▸ Data for this task:
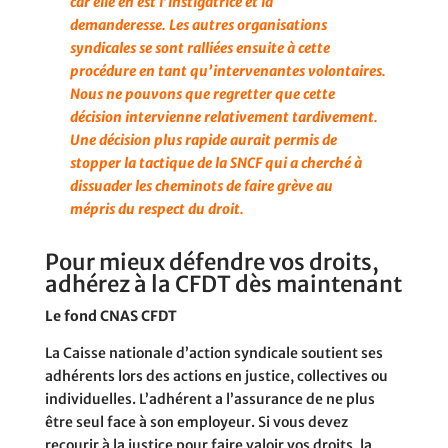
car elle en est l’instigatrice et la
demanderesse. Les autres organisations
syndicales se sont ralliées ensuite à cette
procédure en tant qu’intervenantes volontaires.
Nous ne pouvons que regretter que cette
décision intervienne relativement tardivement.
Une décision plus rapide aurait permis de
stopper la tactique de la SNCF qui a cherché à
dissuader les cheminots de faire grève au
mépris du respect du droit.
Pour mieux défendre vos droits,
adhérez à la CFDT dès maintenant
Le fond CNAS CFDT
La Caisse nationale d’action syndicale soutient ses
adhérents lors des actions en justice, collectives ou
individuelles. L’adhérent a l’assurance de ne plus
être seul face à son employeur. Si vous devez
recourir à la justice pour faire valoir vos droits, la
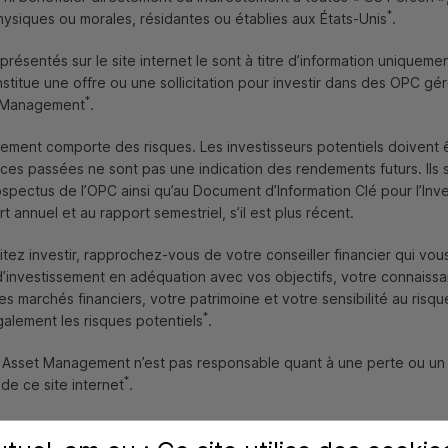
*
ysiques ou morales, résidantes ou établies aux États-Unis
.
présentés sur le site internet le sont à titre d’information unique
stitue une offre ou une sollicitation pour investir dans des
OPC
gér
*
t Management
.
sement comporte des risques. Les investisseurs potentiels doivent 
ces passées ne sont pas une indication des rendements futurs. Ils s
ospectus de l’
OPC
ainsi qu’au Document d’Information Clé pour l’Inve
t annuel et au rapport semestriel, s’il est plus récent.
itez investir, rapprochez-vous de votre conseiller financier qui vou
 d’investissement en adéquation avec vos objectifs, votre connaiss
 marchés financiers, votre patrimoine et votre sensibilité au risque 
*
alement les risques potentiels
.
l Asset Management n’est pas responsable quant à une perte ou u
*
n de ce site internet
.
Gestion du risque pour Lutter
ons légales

==

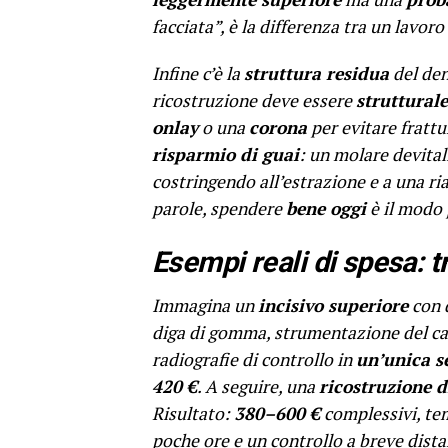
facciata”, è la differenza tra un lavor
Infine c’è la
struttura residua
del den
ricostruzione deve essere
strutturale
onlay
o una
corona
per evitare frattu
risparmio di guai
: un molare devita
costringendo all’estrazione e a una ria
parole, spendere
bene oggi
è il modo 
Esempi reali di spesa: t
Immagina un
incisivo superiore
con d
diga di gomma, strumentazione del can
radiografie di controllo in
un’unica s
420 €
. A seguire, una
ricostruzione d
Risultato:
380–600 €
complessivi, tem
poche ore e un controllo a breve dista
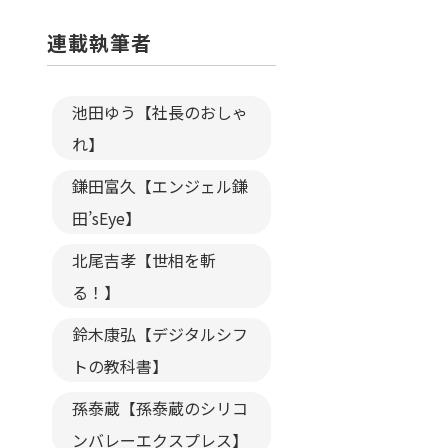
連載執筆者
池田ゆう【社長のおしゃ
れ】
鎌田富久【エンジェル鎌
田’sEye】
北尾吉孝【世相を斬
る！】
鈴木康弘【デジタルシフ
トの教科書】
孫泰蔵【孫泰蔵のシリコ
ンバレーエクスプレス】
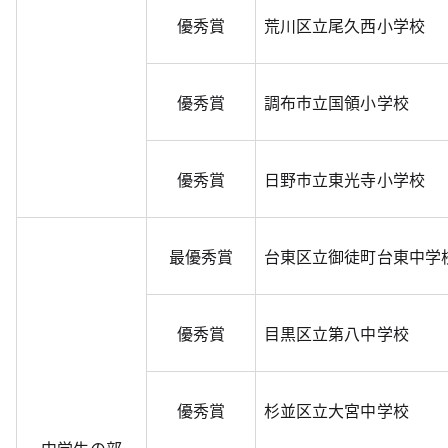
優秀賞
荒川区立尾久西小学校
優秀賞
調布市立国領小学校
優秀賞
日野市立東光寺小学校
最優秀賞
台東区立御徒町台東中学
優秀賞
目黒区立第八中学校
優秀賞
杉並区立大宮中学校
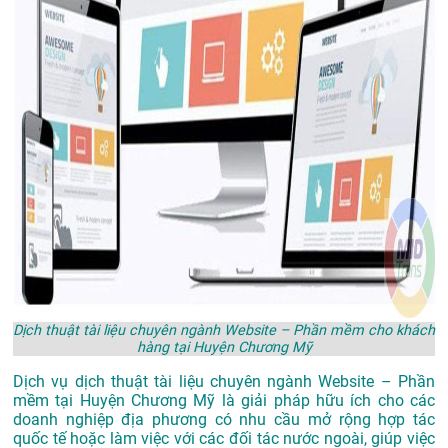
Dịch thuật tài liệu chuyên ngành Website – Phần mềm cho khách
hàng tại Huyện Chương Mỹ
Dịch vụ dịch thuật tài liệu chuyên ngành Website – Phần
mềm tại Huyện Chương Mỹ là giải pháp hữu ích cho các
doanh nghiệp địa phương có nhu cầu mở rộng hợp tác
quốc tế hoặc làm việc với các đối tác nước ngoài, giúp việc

--

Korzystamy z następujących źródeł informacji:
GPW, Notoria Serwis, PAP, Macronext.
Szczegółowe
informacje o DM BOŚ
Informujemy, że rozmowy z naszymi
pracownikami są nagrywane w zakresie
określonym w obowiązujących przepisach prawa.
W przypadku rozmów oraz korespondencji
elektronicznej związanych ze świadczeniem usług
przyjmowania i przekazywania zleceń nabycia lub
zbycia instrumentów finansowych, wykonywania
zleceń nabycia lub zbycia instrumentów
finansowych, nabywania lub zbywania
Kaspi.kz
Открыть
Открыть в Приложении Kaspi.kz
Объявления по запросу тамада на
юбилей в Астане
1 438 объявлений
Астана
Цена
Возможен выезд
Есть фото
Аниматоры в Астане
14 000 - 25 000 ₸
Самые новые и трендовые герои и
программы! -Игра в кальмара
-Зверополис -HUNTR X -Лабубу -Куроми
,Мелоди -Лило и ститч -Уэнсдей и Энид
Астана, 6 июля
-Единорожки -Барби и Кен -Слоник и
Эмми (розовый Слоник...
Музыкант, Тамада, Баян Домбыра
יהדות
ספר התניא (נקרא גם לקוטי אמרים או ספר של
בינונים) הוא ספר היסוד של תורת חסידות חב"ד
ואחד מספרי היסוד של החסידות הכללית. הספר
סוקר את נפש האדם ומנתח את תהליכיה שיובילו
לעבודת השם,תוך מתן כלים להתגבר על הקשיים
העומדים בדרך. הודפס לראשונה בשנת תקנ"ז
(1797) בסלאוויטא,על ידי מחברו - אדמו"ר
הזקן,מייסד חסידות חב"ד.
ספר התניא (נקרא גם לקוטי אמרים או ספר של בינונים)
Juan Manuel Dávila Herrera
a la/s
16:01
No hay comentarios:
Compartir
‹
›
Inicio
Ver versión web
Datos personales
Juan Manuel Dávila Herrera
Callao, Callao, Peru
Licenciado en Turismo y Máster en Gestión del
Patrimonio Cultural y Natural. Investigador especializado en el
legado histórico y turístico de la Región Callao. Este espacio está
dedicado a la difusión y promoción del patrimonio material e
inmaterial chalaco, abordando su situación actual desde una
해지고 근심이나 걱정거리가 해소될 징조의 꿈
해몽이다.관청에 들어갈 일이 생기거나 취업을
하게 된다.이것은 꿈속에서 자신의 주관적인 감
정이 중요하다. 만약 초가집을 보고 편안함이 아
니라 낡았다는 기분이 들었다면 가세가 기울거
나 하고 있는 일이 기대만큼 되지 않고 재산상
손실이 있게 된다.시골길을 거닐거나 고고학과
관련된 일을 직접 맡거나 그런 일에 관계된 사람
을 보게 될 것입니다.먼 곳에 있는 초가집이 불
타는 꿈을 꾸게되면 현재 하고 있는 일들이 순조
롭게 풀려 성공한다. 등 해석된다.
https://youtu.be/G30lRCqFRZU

▸ What you will do: The word "Dịch" appears in some lines of the data. Copy every one of those lines.

▸ Response to the exercise:
Dịch thuật tài liệu chuyên ngành Website – Phần mềm cho khách
Dịch vụ dịch thuật tài liệu chuyên ngành Website – Phần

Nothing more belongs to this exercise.